Pendahuluan Konsumsi minuman berkafein, seperti kopi, teh, dan minuman energi, adalah hal yang umum di kalangan mahasiswa, termasuk di Universitas Surabaya. Kafein dikenal memiliki efek stimulasi yang dapat meningkatkan kewaspadaan dan konsentrasi. Namun, penggunaan kafein yang berlebihan juga dapat berdampak negatif pada pola tidur, yang pada gilirannya dapat mempengaruhi tingkah laku mahasiswa. Penelitian ini bertujuan untuk mengeksplorasi hubungan antara konsumsi minuman berkafein dengan pola tidur mahasiswa, serta bagaimana hal tersebut mempengaruhi tingkah laku mereka dalam kehidupan sehari-hari.
Metode Penelitian Penelitian ini menggunakan metode survei yang melibatkan mahasiswa/i Universitas Surabaya dari berbagai fakultas. Data dikumpulkan melalui kuesioner yang mencakup informasi mengenai frekuensi dan jenis minuman berkafein yang dikonsumsi, pola tidur (durasi tidur, kualitas tidur, dan masalah tidur), serta pengaruhnya terhadap tingkah laku, seperti tingkat konsentrasi, mood, dan aktivitas harian. Analisis statistik dilakukan untuk mengidentifikasi korelasi antara konsumsi kafein, pola tidur, dan perubahan tingkah laku.

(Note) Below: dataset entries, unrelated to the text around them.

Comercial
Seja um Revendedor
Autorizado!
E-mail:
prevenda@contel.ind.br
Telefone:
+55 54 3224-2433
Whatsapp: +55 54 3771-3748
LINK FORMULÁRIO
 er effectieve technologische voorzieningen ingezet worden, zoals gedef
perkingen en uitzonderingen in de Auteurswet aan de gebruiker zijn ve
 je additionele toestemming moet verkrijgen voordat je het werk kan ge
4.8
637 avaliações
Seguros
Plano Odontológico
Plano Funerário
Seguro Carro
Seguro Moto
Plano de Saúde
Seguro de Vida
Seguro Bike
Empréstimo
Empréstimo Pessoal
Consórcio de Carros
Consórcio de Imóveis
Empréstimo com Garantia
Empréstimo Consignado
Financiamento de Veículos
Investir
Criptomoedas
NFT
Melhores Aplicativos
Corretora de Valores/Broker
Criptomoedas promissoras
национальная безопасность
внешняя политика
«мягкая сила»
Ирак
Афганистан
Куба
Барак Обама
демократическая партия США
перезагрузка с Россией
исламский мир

Hasil Penelitian Hasil penelitian menunjukkan adanya korelasi yang signifikan antara konsumsi kafein dan gangguan pola tidur pada mahasiswa. Mahasiswa yang mengonsumsi minuman berkafein secara rutin, terutama pada malam hari, cenderung mengalami penurunan durasi dan kualitas tidur. Dampak dari gangguan tidur ini terlihat pada tingkah laku sehari-hari mereka, termasuk peningkatan tingkat kelelahan, penurunan konsentrasi selama kuliah, serta perubahan mood yang lebih mudah marah atau cemas. Mahasiswa yang mengalami gangguan tidur juga melaporkan penurunan performa akademik dan kesulitan dalam menyelesaikan tugas-tugas akademik.

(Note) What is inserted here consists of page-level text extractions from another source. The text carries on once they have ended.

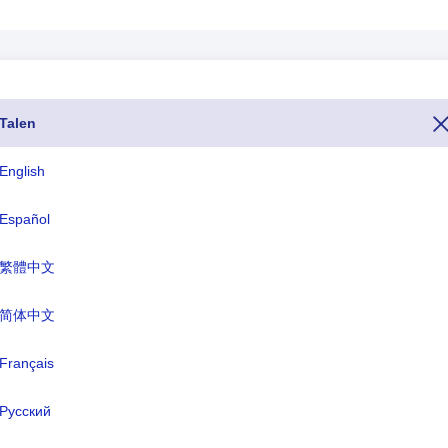
Talen
foon van Kongo - Kinshasa is het nummer 243. Als u Kongo - Kinshas
43 te kiezen, voor het hele telefoonnummer van Kongo - Kinshasa begin
English
domeinen voor Kongo - Kinshasa eindigen op .cd en de valutanaam van
Español
繁體中文
ISO drieletterig
TLD
COD
.cd
简体中文
Français
rmele naam:
de Democratische Republiek Congo
Русский
fdstad:
Kinshasa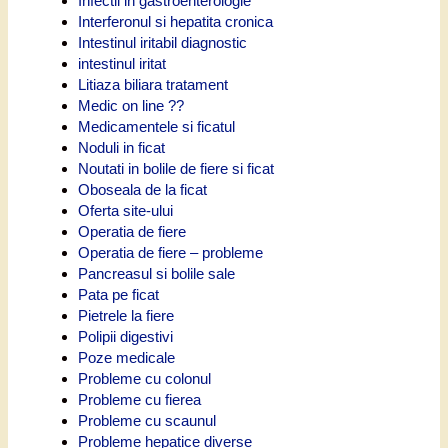
Infectii in gastroenterologie
Interferonul si hepatita cronica
Intestinul iritabil diagnostic
intestinul iritat
Litiaza biliara tratament
Medic on line ??
Medicamentele si ficatul
Noduli in ficat
Noutati in bolile de fiere si ficat
Oboseala de la ficat
Oferta site-ului
Operatia de fiere
Operatia de fiere – probleme
Pancreasul si bolile sale
Pata pe ficat
Pietrele la fiere
Polipii digestivi
Poze medicale
Probleme cu colonul
Probleme cu fierea
Probleme cu scaunul
Probleme hepatice diverse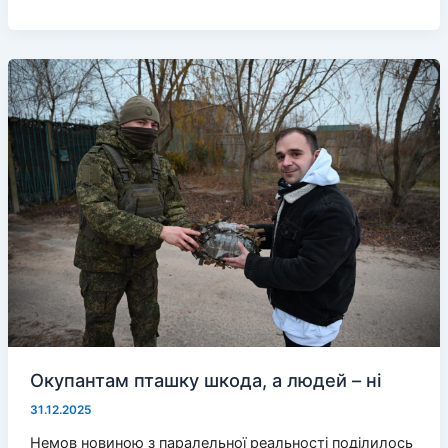
депутат
розкритикував
роботу
«міністерства
транспорту»
Окупантам пташку шкода, а людей – ні
31.12.2025
Немов новиною з паралельної реальності поділилось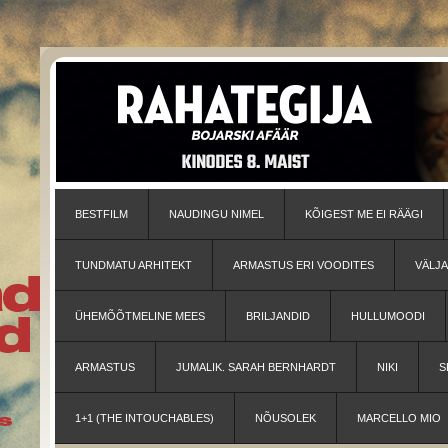
BESTFILM
NAUDINGU NIMEL
KÕIGEST ME EI RÄÄGI
TUNDMATU ARHITEKT
ARMASTUS ERI VOODITES
VÄLJ
ÜHEMÕÕTMELINE MEES
BRILJANDID
HULLUMOODI
ARMASTUS
JUMALIK. SARAH BERNHARDT
NIKI
S
1+1 (THE INTOUCHABLES)
NÕUSOLEK
MARCELLO MIO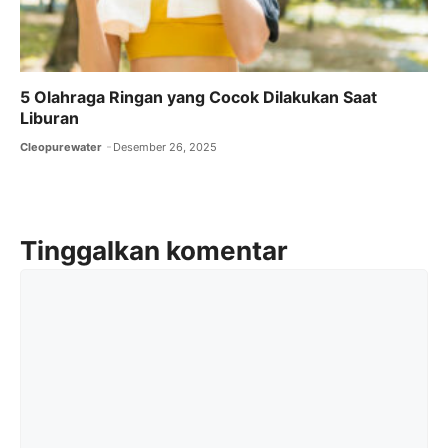
5 Olahraga Ringan yang Cocok Dilakukan Saat
Liburan
Cleopurewater
Desember 26, 2025
Tinggalkan komentar
Komentar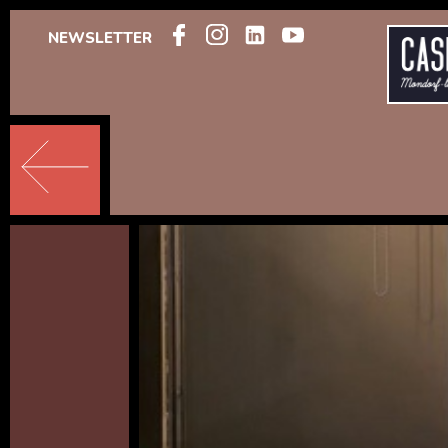
NEWSLETTER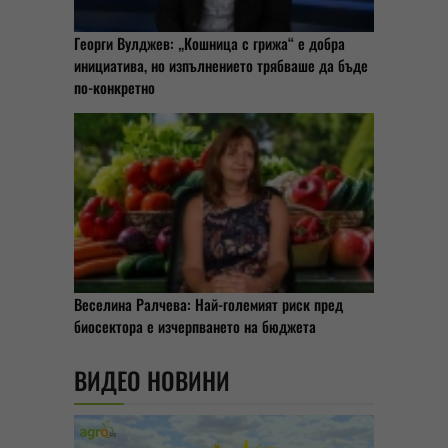
Георги Вулджев: „Кошница с грижа“ е добра
инициатива, но изпълнението трябваше да бъде
по-конкретно
Веселина Ралчева: Най-големият риск пред
биосектора е изчерпването на бюджета
ВИДЕО НОВИНИ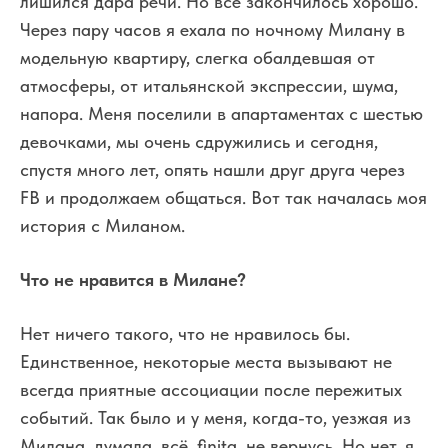
лишился дара речи. Но все закончилось хорошо.
Через пару часов я ехала по ночному Милану в
модельную квартиру, слегка обалдевшая от
атмосферы, от итальянской экспрессии, шума,
напора. Меня поселили в апартаментах с шестью
девочками, мы очень сдружились и сегодня,
спустя много лет, опять нашли друг друга через
FB и продолжаем общаться. Вот так началась моя
история с Миланом.
Что не нравится в Милане?
Нет ничего такого, что не нравилось бы.
Единственное, некоторые места вызывают не
всегда приятные ассоциации после пережитых
событий. Так было и у меня, когда-то, уезжая из
Милана, думала, всё, finita, не вернусь. Но нет, я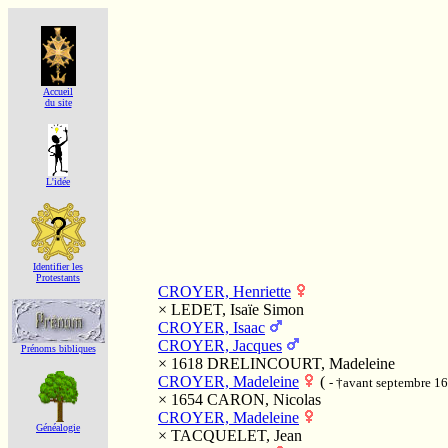
Accueil
du site
L'idée
Identifier les
Protestants
CROYER, Henriette
×
LEDET, Isaïe Simon
CROYER, Isaac
CROYER, Jacques
Prénoms bibliques
× 1618
DRELINCOURT, Madeleine
CROYER, Madeleine
(
- †avant septembre 1
× 1654
CARON, Nicolas
CROYER, Madeleine
Généalogie
×
TACQUELET, Jean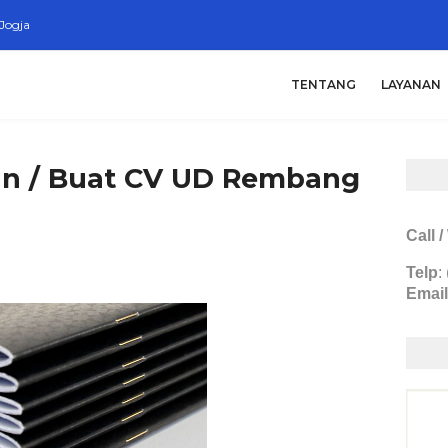
Jogja
TENTANG
LAYANAN
ian / Buat CV UD Rembang
Call 
Telp
:
Email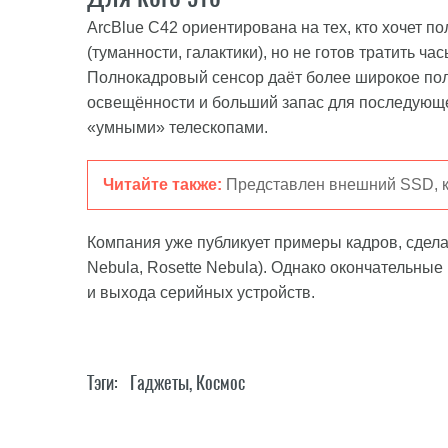
ArcBlue C42 ориентирована на тех, кто хочет п
(туманности, галактики), но не готов тратить ч
Полнокадровый сенсор даёт более широкое поле
освещённости и больший запас для последующ
«умными» телескопами.
Читайте также:
Представлен внешний SSD, к
Компания уже публикует примеры кадров, сделанн
Nebula, Rosette Nebula). Однако окончательные
и выхода серийных устройств.
Тэги:
Гаджеты
,
Космос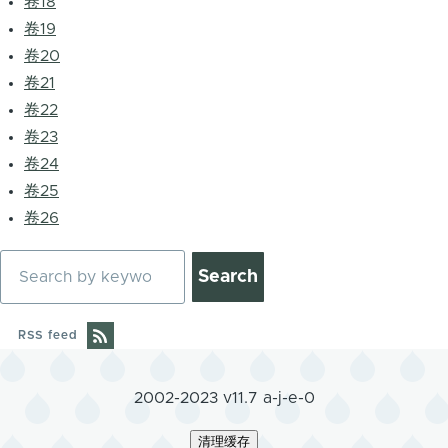
卷18
卷19
卷20
卷21
卷22
卷23
卷24
卷25
卷26
Search
RSS feed
2002-2023 v11.7 a-j-e-0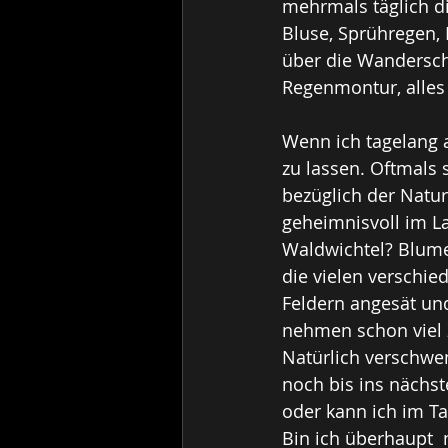
mehrmals täglich die
Bluse, Sprühregen,
über die Wanderschu
Regenmontur, alles
Wenn ich tagelang a
zu lassen. Oftmals 
bezüglich der Natur
geheimnisvoll im 
Waldwichtel? Blume
die vielen verschi
Feldern angesät und
nehmen schon viel 
Natürlich verschwe
noch bis ins nächs
oder kann ich im Ta
Bin ich überhaupt 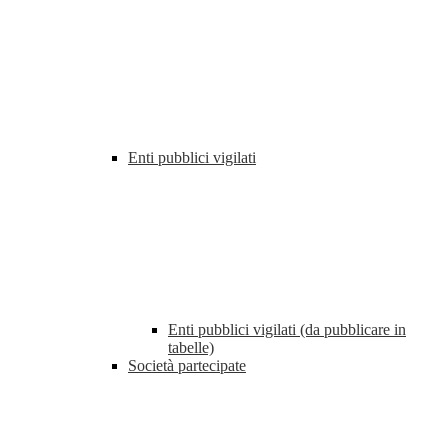
Enti pubblici vigilati
Enti pubblici vigilati (da pubblicare in
tabelle)
Società partecipate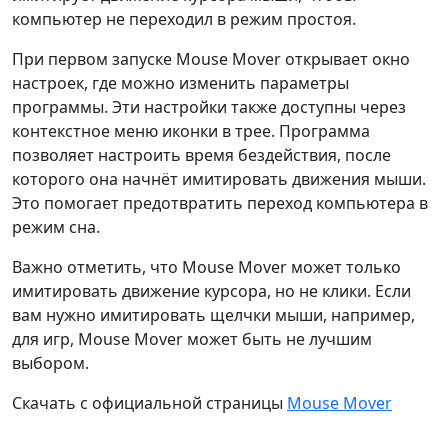
компьютер не переходил в режим простоя.
При первом запуске Mouse Mover открывает окно
настроек, где можно изменить параметры
программы. Эти настройки также доступны через
контекстное меню иконки в трее. Программа
позволяет настроить время бездействия, после
которого она начнёт имитировать движения мыши.
Это помогает предотвратить переход компьютера в
режим сна.
Важно отметить, что Mouse Mover может только
имитировать движение курсора, но не клики. Если
вам нужно имитировать щелчки мыши, например,
для игр, Mouse Mover может быть не лучшим
выбором.
Скачать с официальной страницы
Mouse Mover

Diskusi Penemuan ini menunjukkan bahwa meskipun kafein dapat memberikan manfaat jangka pendek, seperti meningkatkan kewaspadaan, konsumsi berlebihan terutama pada waktu yang tidak tepat dapat berdampak negatif pada pola tidur dan tingkah laku mahasiswa. Gangguan tidur yang diakibatkan oleh konsumsi kafein dapat mengurangi kemampuan mahasiswa untuk berfungsi secara optimal dalam kegiatan akademik dan sosial. Selain itu, perubahan mood dan penurunan konsentrasi yang disebabkan oleh kurang tidur dapat memperburuk stres yang sudah dialami oleh mahasiswa, terutama selama masa ujian atau tugas besar.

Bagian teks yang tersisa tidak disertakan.